::: Input for this task :::

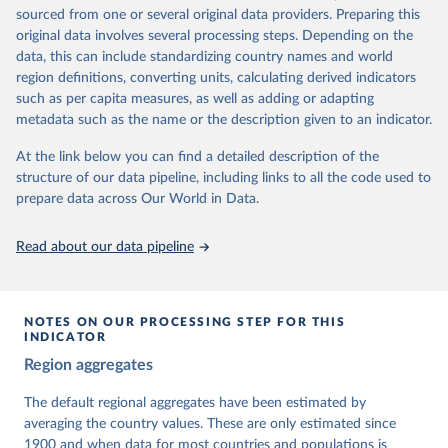
The project is managed by the V-Dem Institute, based at the
sourced from one or several original data providers. Preparing this
University of Gothenburg in Sweden.
original data involves several processing steps. Depending on the
This snapshot contains all 531 V-Dem indicators and 251 indices +
data, this can include standardizing country names and world
62 other indicators from other data sources.
region definitions, converting units, calculating derived indicators
such as per capita measures, as well as adding or adapting
For more information, please refer to
https://www.v-
metadata such as the name or the description given to an indicator.
dem.net/data/the-v-dem-dataset/
At the link below you can find a detailed description of the
Retrieved on
Retrieved from
structure of our data pipeline, including links to all the code used to
March 17, 2026
https://v-dem.net/data/the-v-dem-dataset/
prepare data across Our World in Data.
Citation
This is the citation of the original data obtained from the source,
Read about our data pipeline
prior to any processing or adaptation by Our World in Data.
To cite
data downloaded from this page, please use the suggested citation
given in
Reuse This Work
below.
NOTES ON OUR PROCESSING STEP FOR THIS
INDICATOR
Coppedge, Michael, John Gerring, Carl Henrik 
Region aggregates
Knutsen, Staffan I. Lindberg, Jan Teorell, David 
Altman, Fabio Angiolillo, Michael Bernhard, Agnes 
Cornell, M. Steven Fish, Linnea Fox, Lisa Gastaldi, 
The default regional aggregates have been estimated by
Haakon Gjerløw, Adam Glynn, Ana Good God, Sandra 
averaging the country values. These are only estimated since
Grahn, Allen Hicken, Katrin Kinzelbach, Joshua 
Krusell, Kyle L. Marquardt, Kelly McMann, Valeriya 
1900 and when data for most countries and populations is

:::

▶ **Task requirements**
Please return exactly the lines from the one containing "Reuse This Work" through the end of the entries above, adding no other line.

▶ **Exercise answer**
Reuse This Work
below.
NOTES ON OUR PROCESSING STEP FOR THIS
INDICATOR
Coppedge, Michael, John Gerring, Carl Henrik 
Region aggregates
Knutsen, Staffan I. Lindberg, Jan Teorell, David 
Altman, Fabio Angiolillo, Michael Bernhard, Agnes 
Cornell, M. Steven Fish, Linnea Fox, Lisa Gastaldi, 
The default regional aggregates have been estimated by
Haakon Gjerløw, Adam Glynn, Ana Good God, Sandra 
averaging the country values. These are only estimated since
Grahn, Allen Hicken, Katrin Kinzelbach, Joshua 
Krusell, Kyle L. Marquardt, Kelly McMann, Valeriya 
1900 and when data for most countries and populations is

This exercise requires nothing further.